Apps featuring on Google’s Play Store that host user-generated content (UGC) are required to have content-moderation policies which prevent illegal content as well as those that incite violence or are considered hate speech.

Google also requires apps to provide a robust in-app system for reporting objectionable content and users, and a system to take action against such content or users.

“Apps that contain or feature UGC, including apps which are specialised browsers or clients to direct users to a UGC platform, must implement robust, effective, and ongoing UGC moderation,” Google noted in its Play Store policies.

In August, Google had said Truth Social was being kept from Android phones due to content moderation problems the platform hadn’t addressed then.

“On 19 August we notified Truth Social of several violations of standard policies in their current app submission and reiterated that having effective systems for moderating user-generated content is a condition of our terms of service for any app to go live on Google Play,” a Google spokesperson had said.

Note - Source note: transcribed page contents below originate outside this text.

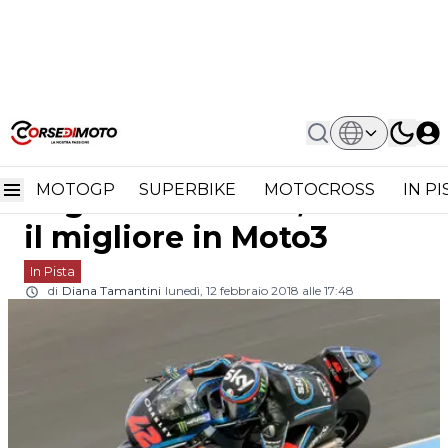
Home
In Pista
Test Jerez: Svetta Bagnaia In Moto2,
Test Jerez: svetta
Martin Il Migliore In Moto3
MOTOGP
SUPERBIKE
MOTOCROSS
IN P
Bagnaia in Moto2, Martin
il migliore in Moto3
In Pista
di
Diana Tamantini
lunedì, 12 febbraio 2018 alle 17:48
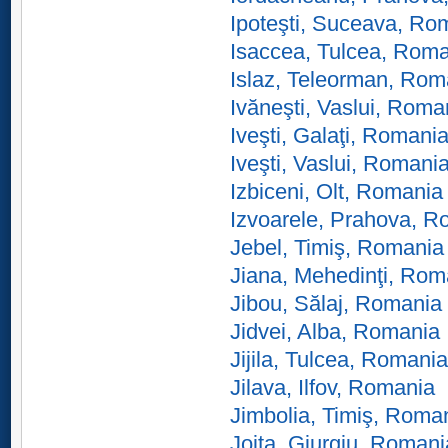
Ipoteşti, Suceava, Ro
Isaccea, Tulcea, Rom
Islaz, Teleorman, Rom
Ivăneşti, Vaslui, Roma
Iveşti, Galaţi, Romani
Iveşti, Vaslui, Romani
Izbiceni, Olt, Romania
Izvoarele, Prahova, R
Jebel, Timiş, Romania
Jiana, Mehedinţi, Rom
Jibou, Sălaj, Romania
Jidvei, Alba, Romania
Jijila, Tulcea, Romania
Jilava, Ilfov, Romania
Jimbolia, Timiş, Roma
Joiţa, Giurgiu, Romani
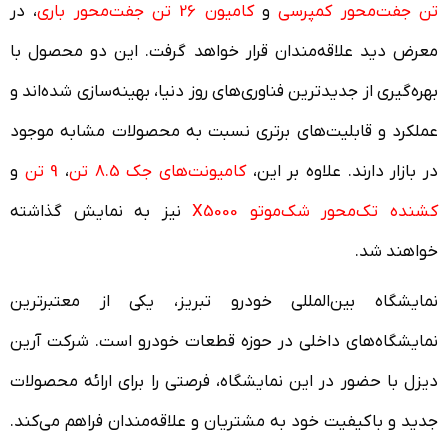
تن جفت‌محور کمپرسی
و
کامیون 26 تن جفت‌محور
باری
، در
معرض دید علاقه‌مندان قرار خواهد گرفت. این دو محصول با
بهره‌گیری از جدیدترین فناوری‌های روز دنیا، بهینه‌سازی شده‌اند و
عملکرد و قابلیت‌های برتری نسبت به محصولات مشابه موجود
در بازار دارند. علاوه بر این،
کامیونت‌های جک
8.5 تن
،
9 تن
و
کشنده تک‌محور شک‌موتو X5000
نیز به نمایش گذاشته
خواهند شد.
نمایشگاه بین‌المللی خودرو تبریز، یکی از معتبرترین
نمایشگاه‌های داخلی در حوزه قطعات خودرو است. شرکت آرین
دیزل با حضور در این نمایشگاه، فرصتی را برای ارائه محصولات
جدید و باکیفیت خود به مشتریان و علاقه‌مندان فراهم می‌کند.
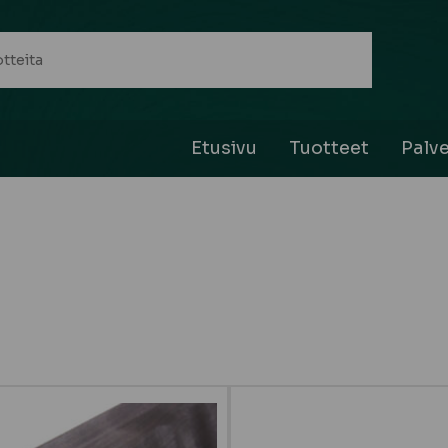
Etusivu
Tuotteet
Palve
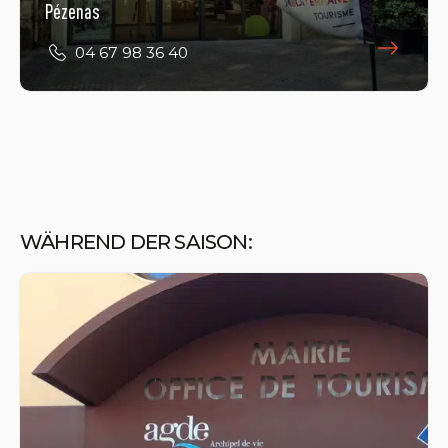
Pézenas
04 67 98 36 40
WÄHREND DER SAISON:
Le Grau d'Agde
04 67 94 33 41
E-Mail
Öffnungszeiten ansehen
2 Quai Antoine Fonquerle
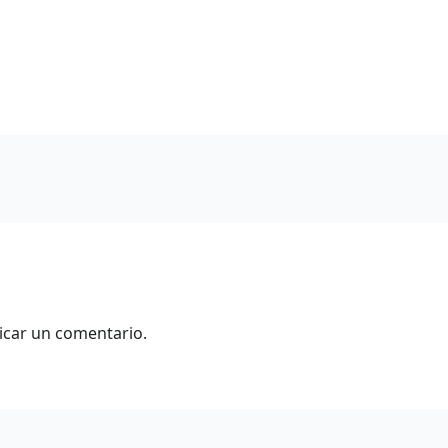
icar un comentario.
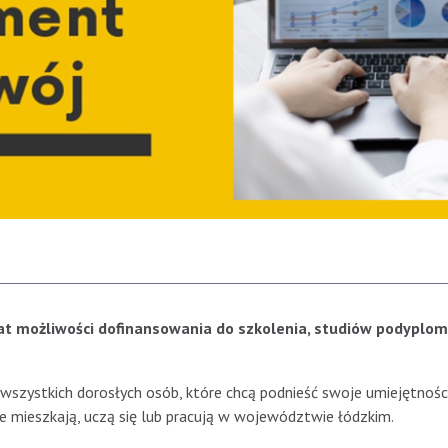
at możliwości dofinansowania do szkolenia, studiów podyplo
wszystkich dorosłych osób, które chcą podnieść swoje umiejętności
ie mieszkają, uczą się lub pracują w województwie łódzkim.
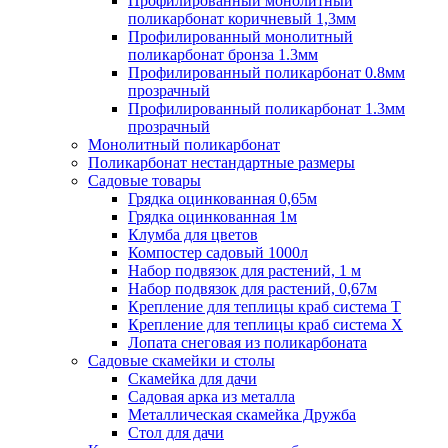
Профилированный монолитный
поликарбонат коричневый 1,3мм
Профилированный монолитный
поликарбонат бронза 1.3мм
Профилированный поликарбонат 0.8мм
прозрачный
Профилированный поликарбонат 1.3мм
прозрачный
Монолитный поликарбонат
Поликарбонат нестандартные размеры
Садовые товары
Грядка оцинкованная 0,65м
Грядка оцинкованная 1м
Клумба для цветов
Компостер садовый 1000л
Набор подвязок для растений, 1 м
Набор подвязок для растений, 0,67м
Крепление для теплицы краб система Т
Крепление для теплицы краб система Х
Лопата снеговая из поликарбоната
Садовые скамейки и столы
Скамейка для дачи
Садовая арка из металла
Металлическая скамейка Дружба
Стол для дачи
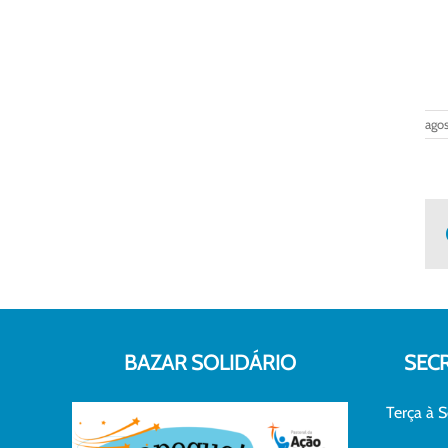
agos
BAZAR SOLIDÁRIO
SEC
Terça à S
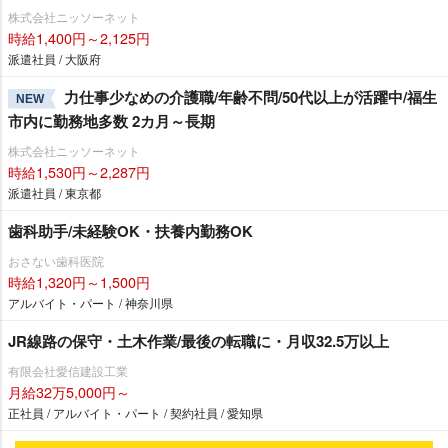
株式会社ニッソーネット
時給1,400円～2,125円
派遣社員 / 大阪府
力仕事少なめの介護職/年齢不問/50代以上が活躍中/福生
NEW
市内に勤務地多数 2カ月～長期
株式会社ニッソーネット
時給1,530円～2,287円
派遣社員 / 東京都
歯科助手/未経験OK・扶養内勤務OK
おさない歯科医院
時給1,320円～1,500円
アルバイト・パート / 神奈川県
JR線路の保守・土木作業/最後の転職に・月収32.5万以上
有限会社愛信建設工業
月給32万5,000円～
正社員 / アルバイト・パート / 契約社員 / 愛知県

On Wednesday, Axios reported that Google had approved the app, which then soon went live for download on the Play Store.

Truth Social was launched in February as an iOS app and continues to be available on Apple’s platforms.

It was launched primarily as a way for the former president and his supporters to continue to communicate and organise, after he was banned from Twitter, Facebook and other social media platforms in the aftermath of the Jan 6 Capitol riots.

Truth Social was marketed as a free speech app with more permissive policies than other mainstream social media apps.

But it ran into several hurdles for its content moderation policies, including violations of policies requiring apps to ban content such as physical threats and incitement to violence.

With nearly half of US smartphone users relying on Google’s Android operating system, the new move means more people could download Trump’s app.